Galaxy Digital CEO Michael Novogratz said the price of Bitcoin could be “higher within six months.” Michael explained that only 30% of the current outflows from GBTC may have been diverted to other ETFs. As this proportion increases, the current market uneasiness will gradually subside, thereby pushing Bitcoin to rush higher within six months. s price.

Matt Hougan, Chief Investment Officer of Bitwise, summarized the current market situation very succinctly: People have overestimated the short-term effect of Bitcoin spot ETFs, but also underestimated the long-term effects of ETFs.

All in all, investors may be a little disappointed with the market trend after the adoption of ETFs, but combined with the changes in market sentiment, this script is not too surprising. The approval of ETF is certainly a good thing, but the buying effect it brings will not appear instantly, but will take time to gradually accumulate.

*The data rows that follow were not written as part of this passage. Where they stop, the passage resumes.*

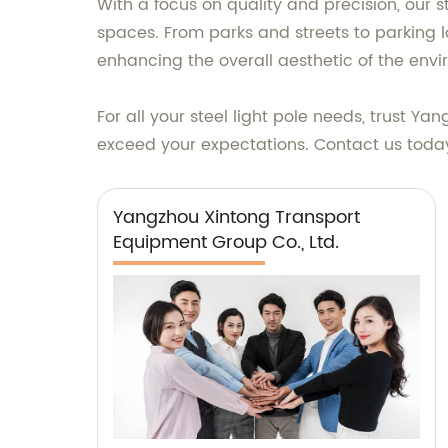
With a focus on quality and precision, our st
spaces. From parks and streets to parking lo
enhancing the overall aesthetic of the env
For all your steel light pole needs, trust 
exceed your expectations. Contact us today 
Yangzhou Xintong Transport
Equipment Group Co., Ltd.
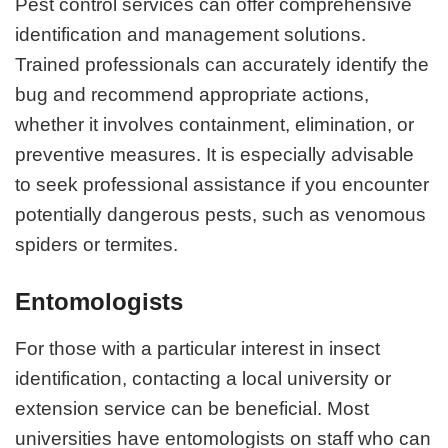
Pest control services can offer comprehensive
identification and management solutions.
Trained professionals can accurately identify the
bug and recommend appropriate actions,
whether it involves containment, elimination, or
preventive measures. It is especially advisable
to seek professional assistance if you encounter
potentially dangerous pests, such as venomous
spiders or termites.
Entomologists
For those with a particular interest in insect
identification, contacting a local university or
extension service can be beneficial. Most
universities have entomologists on staff who can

In the past week, even with GBTC disrupting the situation, we still saw that the ETF market as a whole showed a trend of net inflows. The former will eventually end, while the latter has just begun. One will ebb and flow, and the market sentiment will eventually usher in change.

Original article, author:Azuma。Reprint/Content Collaboration/For Reporting, Please Contact;Illegal reprinting must be punished by law.

ODAILY reminds readers to establish correct monetary and investment concepts, rationally view blockchain, and effectively improve risk awareness; We can actively report and report any illegal or criminal clues discovered to relevant departments.